Q-Average teacher salary in the USA is 39250 dollar. (All numbers are artificial.) Researcher randomly choosed 25 teachers from California and found that their average salary is 1900 dollar above the country average with standard sample deviation equal to 5000. Can we conclude that teachers in California has higher salary than average in USA? First of all, let us find p-value
Ans:t-statistics = ((1900 - 39250))/5000/sqrt(25)
= -37.35
t critical value = 1.711
t-statistics < t critical value
so
scipy.stats.t.cdf(-37.35,df=24)
= 4.4500251881150287e-23
so i confuse the p-value what should be or my method of calculation p-value is wrong or not How to get p-value?

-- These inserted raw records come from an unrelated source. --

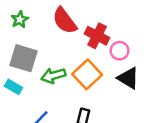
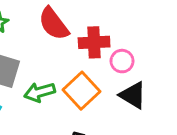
red cross: (97, 36) -> (94, 42), turned -30

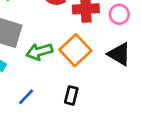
pink circle: (122, 61) -> (119, 14), moved

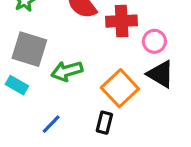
pink circle: (119, 14) -> (154, 41), moved
orange square: (75, 50) -> (120, 88), moved

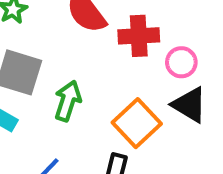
green arrow: (67, 71) -> (68, 101), turned 124

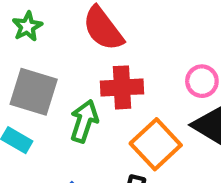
red cross: (139, 36) -> (122, 87), moved

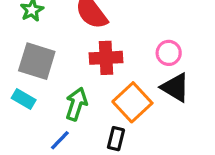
green arrow: (84, 121) -> (76, 104), moved

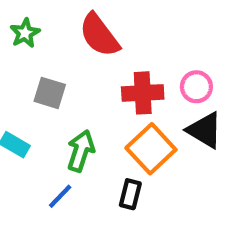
red cross: (106, 58) -> (143, 93), moved
gray square: (37, 61) -> (50, 93), moved, size x0.7

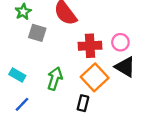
gray square: (50, 93) -> (37, 33), moved
blue line: (60, 196) -> (22, 104), moved

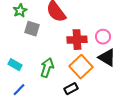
black rectangle: (83, 103) -> (71, 89), turned 48

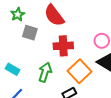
red cross: (77, 40) -> (63, 46), moved

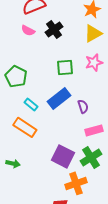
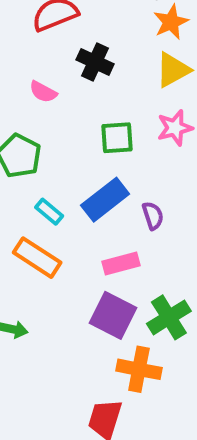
black cross: (54, 29) -> (95, 62), turned -30
pink semicircle: (28, 30) -> (43, 92), moved
pink rectangle: (94, 130) -> (121, 264), moved
orange cross: (76, 183) -> (139, 369), turned 30

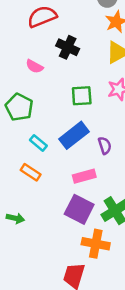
orange rectangle: (37, 258) -> (31, 172), size x0.7

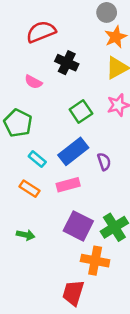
green square: (82, 96) -> (81, 111), turned -30
pink rectangle: (84, 176) -> (68, 185), moved
green arrow: (15, 218) -> (26, 235), moved

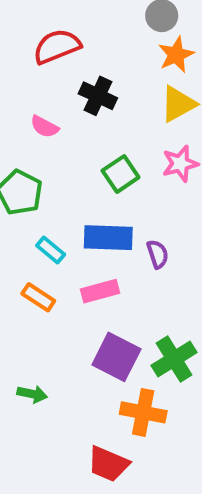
blue rectangle: (73, 151) -> (108, 238), turned 40
green arrow: (26, 235) -> (32, 394), moved
red trapezoid: (73, 293) -> (108, 464), turned -84

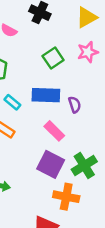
pink rectangle: (100, 291) -> (54, 131), moved, turned 60

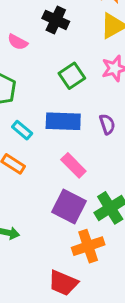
purple semicircle: (75, 105) -> (107, 124), moved
orange cross: (66, 197) -> (88, 246), turned -30

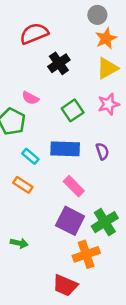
black cross: (56, 20) -> (59, 63), turned 30
pink semicircle: (18, 42) -> (30, 98), moved

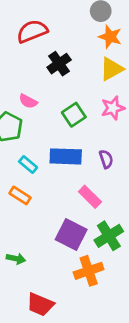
orange star: (106, 38) -> (110, 37), turned -30
pink rectangle: (74, 186) -> (90, 197), moved
red trapezoid: (65, 285) -> (40, 304), moved

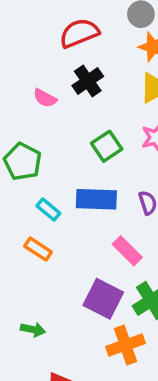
red semicircle: (32, 31) -> (79, 33), moved
pink semicircle: (28, 101) -> (45, 98), moved

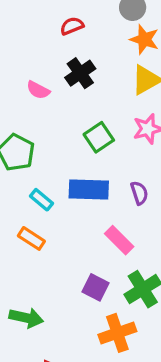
red semicircle: (79, 33) -> (72, 26), size x0.6
purple square: (103, 299) -> (95, 287), size x0.7
green arrow: (33, 330) -> (26, 318), size x1.4

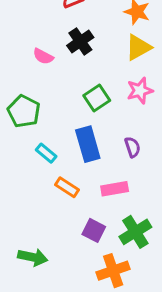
blue rectangle: (89, 190) -> (88, 144), turned 72
orange rectangle: (31, 238) -> (67, 187), moved
pink rectangle: (119, 240) -> (115, 189), turned -55

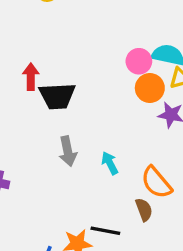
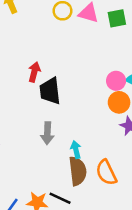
black trapezoid: (57, 96) -> (50, 91), turned 72
brown semicircle: (144, 210) -> (78, 171), moved, size x1.6

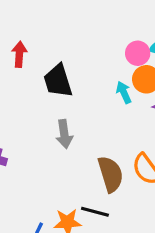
red arrow: (34, 72) -> (19, 54), moved
cyan arrow: (76, 150) -> (124, 92), moved

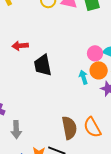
red arrow: (19, 54) -> (20, 46), turned -105
gray arrow: (64, 134) -> (16, 130), moved

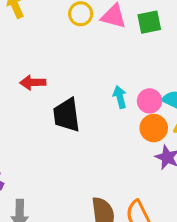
cyan arrow: (83, 77) -> (120, 97), moved

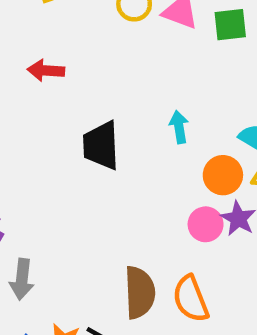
red arrow: (33, 83) -> (46, 70), moved
pink circle: (149, 101) -> (206, 224), moved

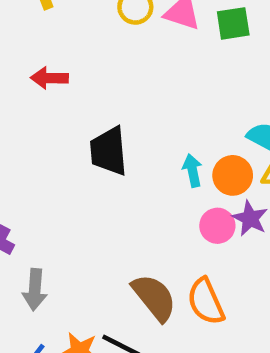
cyan arrow: (179, 127) -> (192, 170), moved
brown semicircle: (140, 292) -> (154, 297), turned -34

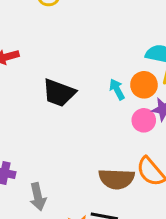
black trapezoid: (109, 151) -> (59, 93), turned -48
brown semicircle: (154, 297) -> (117, 179), turned 148

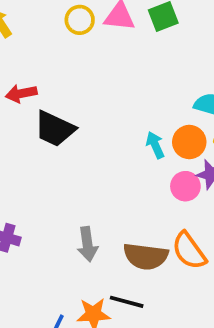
black trapezoid: (59, 93) -> (55, 129), moved
gray arrow: (38, 197) -> (87, 244), moved

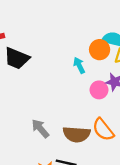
orange circle: (189, 142) -> (100, 50), moved
gray arrow: (87, 244) -> (40, 128), turned 150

The problem states that in the sample of $25$ teachers from California, the average salary is higher by $1900$ dollars. In other words, the sample mean is $39250 + 1900 = 41150$. What you calculated in your work suggests that the sample mean of these teachers is $1900$; i.e. on average those $25$ teachers had an annual salary of $1900$. That is why your computation looks so strange.
Instead, the value of the test statistic should be $$T = \frac{\bar x - \mu_0}{s/\sqrt{n}} = \frac{41150 - 39250}{5000/\sqrt{25}} = \frac{1900}{1000} = 1.9.$$ This is Student $t$ distributed with $n-1 = 24$ degrees of freedom.